As many at the moment in these strange times, it wasnt really the fishing he wanted, but more to be out of the house, and away from the routines, if only for a few hours. So, we decided to make it fun. With the rot ever improving, I was hopeful of something close in. But the rot decided that was not going to happen. compressed from the previous days onshore breeze. We went out beyond the rot line but not so much happening. A single net fish.
Plaice next, with the new flood fresh and strong. And finally, they wanted to play. Sizes were mostly small, and actually, they were in half hearted mood, with many dropped. More signs of lack of effort followed when I had 3 hooked well down the body on the trot. But one nice plate sized one to go back up the road to Essex.
We went to the bream spot, and, lo and behold, we found bream. Been tweaking around with the rig and it is, I feel, about as efficient as it can be, Certainly the big smile on Daves face suggested it was as much fun as it could be, with the rod often being doubled and the stiff drags squeaking in the maddest moments of their frenzied efforts to escape.
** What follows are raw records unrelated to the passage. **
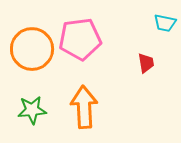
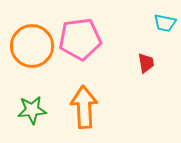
orange circle: moved 3 px up
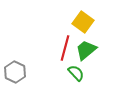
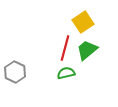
yellow square: rotated 20 degrees clockwise
green trapezoid: moved 1 px right
green semicircle: moved 10 px left; rotated 60 degrees counterclockwise
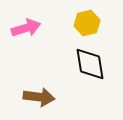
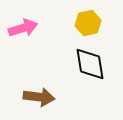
yellow hexagon: moved 1 px right
pink arrow: moved 3 px left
It certainly rounded off the session nicely and I am pleased to say, weather and mid term MECAL inspection permitting.
Next up was Richard. I could feel the excitement emanating from him. He really wanted just to focus on Bass. Not something I have been doing too well with in the green seas. But such a request does rather sharpen the focus. Green was still a big problem in close. But the deeper marks were hinting at perfectly.clear. Found one shoal in 60; of water, and the new HTO 56gm Mighty Minnows proved their worth. We nailed a few, a couple of 41's and one around 45. Nothing amazing.
By now, we had some ebb, and I went off to a mark that I consider the spot where I meet my first better fish every year. And it did not let me down. Well, it let me down totally, but happily, a new PB for Richard, the only fish of the repeated drifts. But it didnt matter. We didnt find another fish for the rest of the session, but I think Richard left a very happy man. He certainly left with a head full of Fishyrob advises for his shore fishing, and learned much about the importance of feeling what his lure is up to. One of the silver linings of the current situation. I can give you 100 percent focus, instead of 25 percent in the old times of 4 anglers on the boat.
Final session was a back to back 6 hour extravaganza with long time client Clint. And wow. How much the sea had changed when we headed out. Green much reduced, and suddenly, lots of inshore available... We got into it and found lots of bass. Stacks of small bass. No big bass. But action galore. Worried about losing the tide, and equally worried Clint wouldnt be going up the road with a feed, we did the Bream thing, and happily the bream obliged. With that out of the way, we got back on the bass. And it got sillier and sillier. Except at one spot, where in the morning with Richard we had found those three fish in 60'. Just one fish here, with great length but not so much girth, a common theme in early fish up this end.
As the sun lowered, and the new flood got some pace, so the amount of bait and bass coming through got stupid, to the point that I was quite pleased to hear the final cast alarm go off. A lot of fun, but its not really what we are all about. However, the way it works when the baot floods in, tomorrow could well all be quality fish. Time will tell.